- WORK ITEM -
Within the listing below, count the lines that include "Week" and give the count alone.

- DATA EXCERPTS -
- Opening Delimiter -
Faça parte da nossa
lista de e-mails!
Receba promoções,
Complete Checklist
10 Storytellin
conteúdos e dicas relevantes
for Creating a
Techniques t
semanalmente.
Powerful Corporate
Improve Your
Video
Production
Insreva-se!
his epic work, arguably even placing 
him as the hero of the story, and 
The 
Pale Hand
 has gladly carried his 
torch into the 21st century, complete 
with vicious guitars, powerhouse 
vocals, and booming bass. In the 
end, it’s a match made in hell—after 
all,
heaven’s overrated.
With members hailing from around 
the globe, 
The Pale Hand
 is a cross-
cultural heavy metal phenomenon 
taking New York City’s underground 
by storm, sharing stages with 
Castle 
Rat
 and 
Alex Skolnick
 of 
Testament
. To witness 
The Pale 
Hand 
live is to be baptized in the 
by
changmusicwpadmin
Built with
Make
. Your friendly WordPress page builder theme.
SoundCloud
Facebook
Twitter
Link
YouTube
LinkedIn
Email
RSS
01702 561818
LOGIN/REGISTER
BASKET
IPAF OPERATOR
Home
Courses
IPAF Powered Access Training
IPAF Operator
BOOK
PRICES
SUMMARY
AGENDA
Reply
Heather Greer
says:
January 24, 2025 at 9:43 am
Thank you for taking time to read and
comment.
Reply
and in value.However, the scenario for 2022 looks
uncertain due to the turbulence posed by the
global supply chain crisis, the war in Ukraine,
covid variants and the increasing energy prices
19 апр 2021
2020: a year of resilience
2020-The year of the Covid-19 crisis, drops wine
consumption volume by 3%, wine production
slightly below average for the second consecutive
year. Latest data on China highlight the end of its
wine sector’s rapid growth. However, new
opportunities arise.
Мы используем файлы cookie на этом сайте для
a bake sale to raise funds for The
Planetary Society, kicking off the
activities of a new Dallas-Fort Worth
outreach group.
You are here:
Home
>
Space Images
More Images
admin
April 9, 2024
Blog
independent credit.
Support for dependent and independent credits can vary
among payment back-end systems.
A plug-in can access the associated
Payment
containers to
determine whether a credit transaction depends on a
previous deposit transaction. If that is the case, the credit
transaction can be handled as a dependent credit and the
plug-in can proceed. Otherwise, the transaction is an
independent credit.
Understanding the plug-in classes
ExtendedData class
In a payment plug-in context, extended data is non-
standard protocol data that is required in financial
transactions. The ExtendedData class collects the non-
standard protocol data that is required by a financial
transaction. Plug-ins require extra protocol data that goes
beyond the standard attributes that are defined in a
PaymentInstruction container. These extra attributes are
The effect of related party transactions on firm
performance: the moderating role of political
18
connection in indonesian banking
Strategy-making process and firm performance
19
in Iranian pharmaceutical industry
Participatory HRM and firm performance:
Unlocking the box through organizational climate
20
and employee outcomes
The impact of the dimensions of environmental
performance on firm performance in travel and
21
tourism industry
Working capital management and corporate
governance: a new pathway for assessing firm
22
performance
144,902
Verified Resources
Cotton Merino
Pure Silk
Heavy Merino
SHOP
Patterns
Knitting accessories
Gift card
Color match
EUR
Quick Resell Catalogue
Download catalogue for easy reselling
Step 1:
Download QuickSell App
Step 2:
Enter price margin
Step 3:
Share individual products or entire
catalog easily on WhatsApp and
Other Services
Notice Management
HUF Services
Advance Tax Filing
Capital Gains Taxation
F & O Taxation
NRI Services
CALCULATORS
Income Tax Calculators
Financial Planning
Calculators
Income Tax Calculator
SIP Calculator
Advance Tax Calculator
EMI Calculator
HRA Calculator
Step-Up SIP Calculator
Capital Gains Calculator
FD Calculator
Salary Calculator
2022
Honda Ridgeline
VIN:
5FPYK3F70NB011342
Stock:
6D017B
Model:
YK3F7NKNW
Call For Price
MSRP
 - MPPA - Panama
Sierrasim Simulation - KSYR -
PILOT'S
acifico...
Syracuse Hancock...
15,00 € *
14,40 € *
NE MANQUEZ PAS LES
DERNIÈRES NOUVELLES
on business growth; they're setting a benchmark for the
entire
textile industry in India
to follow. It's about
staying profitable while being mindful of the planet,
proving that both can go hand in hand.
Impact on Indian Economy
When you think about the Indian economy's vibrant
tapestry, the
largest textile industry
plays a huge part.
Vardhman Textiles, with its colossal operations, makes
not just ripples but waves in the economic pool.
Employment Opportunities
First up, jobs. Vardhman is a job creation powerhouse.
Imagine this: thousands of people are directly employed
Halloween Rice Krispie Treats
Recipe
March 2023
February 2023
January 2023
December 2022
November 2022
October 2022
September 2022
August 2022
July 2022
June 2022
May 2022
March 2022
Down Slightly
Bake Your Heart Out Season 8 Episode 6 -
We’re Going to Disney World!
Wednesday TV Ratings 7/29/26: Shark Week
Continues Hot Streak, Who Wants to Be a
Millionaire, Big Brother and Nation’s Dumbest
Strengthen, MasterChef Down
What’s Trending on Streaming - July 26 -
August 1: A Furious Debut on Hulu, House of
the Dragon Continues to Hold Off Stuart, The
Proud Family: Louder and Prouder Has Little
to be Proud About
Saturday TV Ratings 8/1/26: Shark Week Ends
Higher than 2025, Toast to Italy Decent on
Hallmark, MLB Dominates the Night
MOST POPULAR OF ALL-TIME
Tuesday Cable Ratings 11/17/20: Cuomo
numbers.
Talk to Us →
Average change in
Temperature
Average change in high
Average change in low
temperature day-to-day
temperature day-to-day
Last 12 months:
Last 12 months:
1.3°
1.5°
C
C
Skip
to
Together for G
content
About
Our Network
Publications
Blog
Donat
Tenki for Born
- Closing Delimiter -
- REPLY TO THE EXERCISE -
2